==== Dataset entries

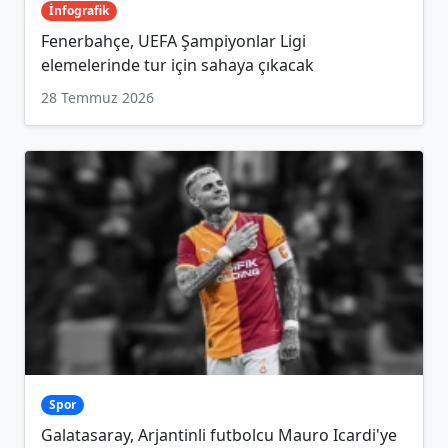
İnfografik
Fenerbahçe, UEFA Şampiyonlar Ligi
elemelerinde tur için sahaya çıkacak
28 Temmuz 2026
Spor
Galatasaray, Arjantinli futbolcu Mauro Icardi'ye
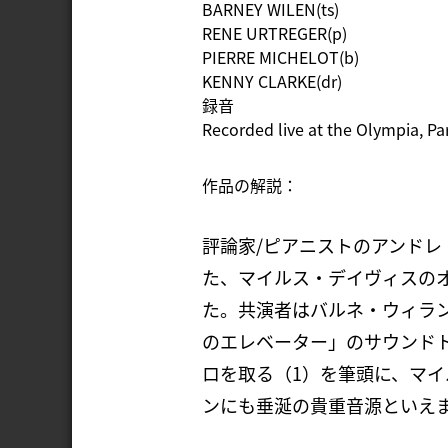
BARNEY WILEN(ts)
RENE URTREGER(p)
PIERRE MICHELOT(b)
KENNY CLARKE(dr)
録音
Recorded live at the Olympia, P
作品の解説：
評論家/ピアニストのアンド
た、マイルス・デイヴィスの
た。共演者はバルネ・ウィラン
のエレベーター」のサウンド
ロを取る（1）を筆頭に、マ
ンにも垂涎の貴重音源といえ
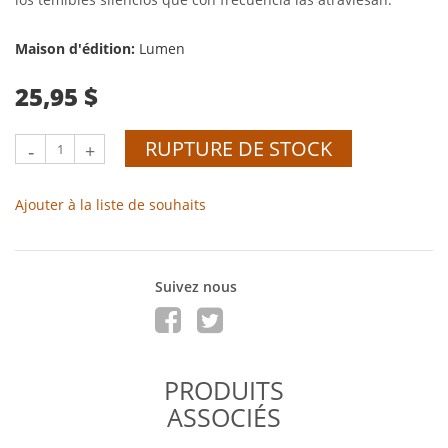
Maison d'édition:
Lumen
25,95 $
RUPTURE DE STOCK
-
+
Ajouter à la liste de souhaits
Suivez nous
PRODUITS
ASSOCIÉS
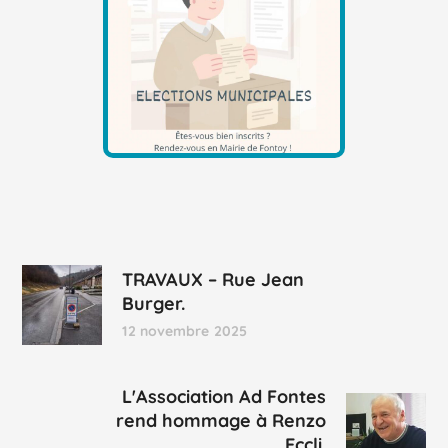
TRAVAUX – Rue Jean
Burger.
12 novembre 2025
L'Association Ad Fontes
rend hommage à Renzo
Eccli.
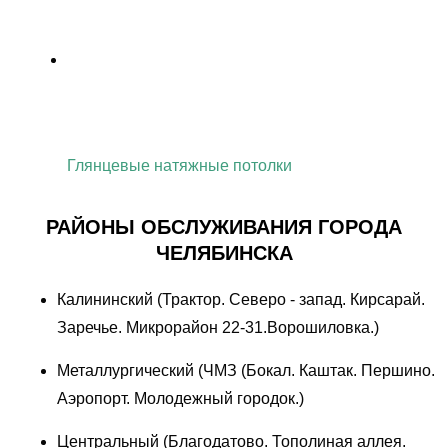
Глянцевые натяжные потолки
РАЙОНЫ ОБСЛУЖИВАНИЯ ГОРОДА
ЧЕЛЯБИНСКА
Калининский (Трактор. Северо - запад. Кирсарай.
Заречье. Микрорайон 22-31.Ворошиловка.)
Металлургический (ЧМЗ (Бокал. Каштак. Першино.
Аэропорт. Молодежный городок.)
Центральный (Благодатово. Тополиная аллея.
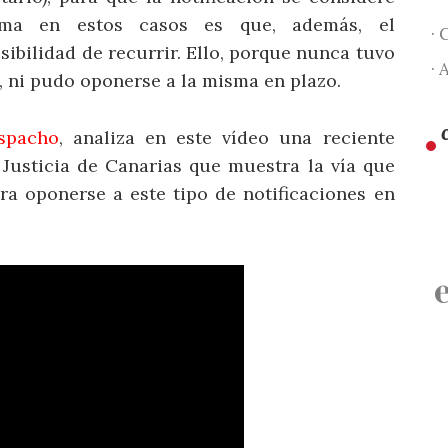
lema en estos casos es que, además, el
· 
sibilidad de recurrir. Ello, porque nunca tuvo
· 
, ni pudo oponerse a la misma en plazo.
spacho
, analiza en este vídeo una reciente
 Justicia de Canarias que muestra la vía que
ra oponerse a este tipo de notificaciones en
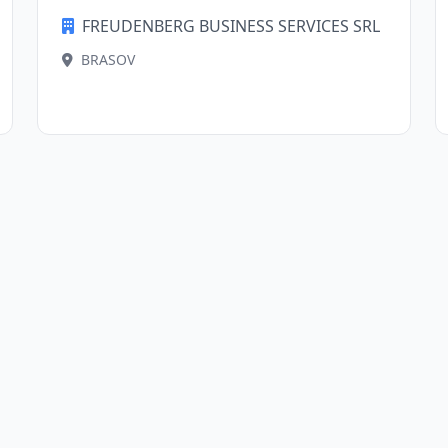
FREUDENBERG BUSINESS SERVICES SRL
BRASOV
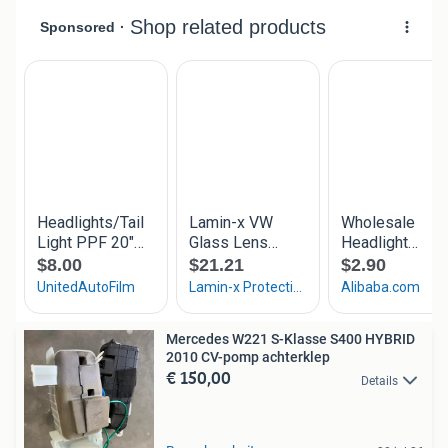
Mercedes W221 S-Klasse S400 HYBRID
2010 CV-pomp achterklep
€ 150,00
Details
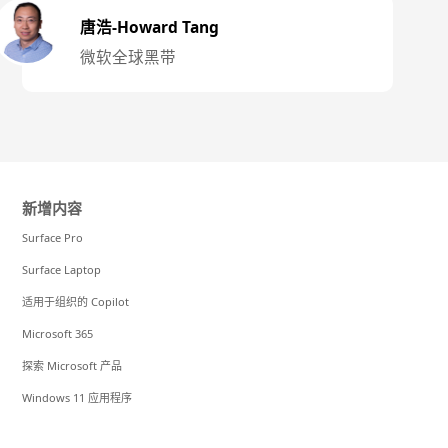
唐浩-Howard Tang
微软全球黑带
新增内容
Surface Pro
Surface Laptop
适用于组织的 Copilot
Microsoft 365
探索 Microsoft 产品
Windows 11 应用程序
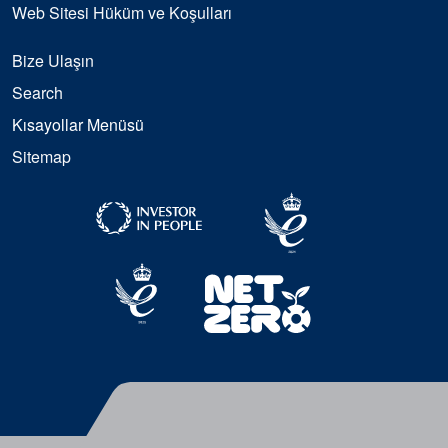
Web Sitesi Hüküm ve Koşulları
Bize Ulaşın
Search
Kısayollar Menüsü
Sitemap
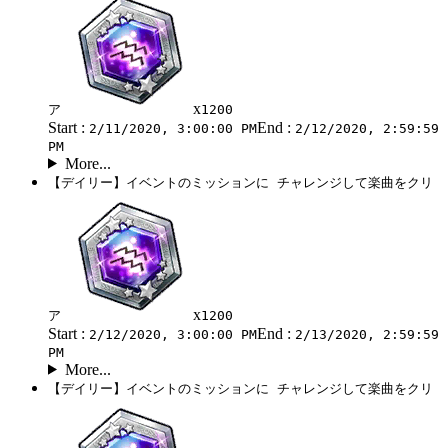
x
ア
1200
Start :
End :
2/11/2020, 3:00:00 PM
2/12/2020, 2:59:59
PM
More...
【デイリー】イベントのミッションに チャレンジして楽曲をクリ
x
ア
1200
Start :
End :
2/12/2020, 3:00:00 PM
2/13/2020, 2:59:59
PM
More...
【デイリー】イベントのミッションに チャレンジして楽曲をクリ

========

## Task goal:
Only one number is expected: the count of lines in the entries holding the string "oponerse".

## Output:
2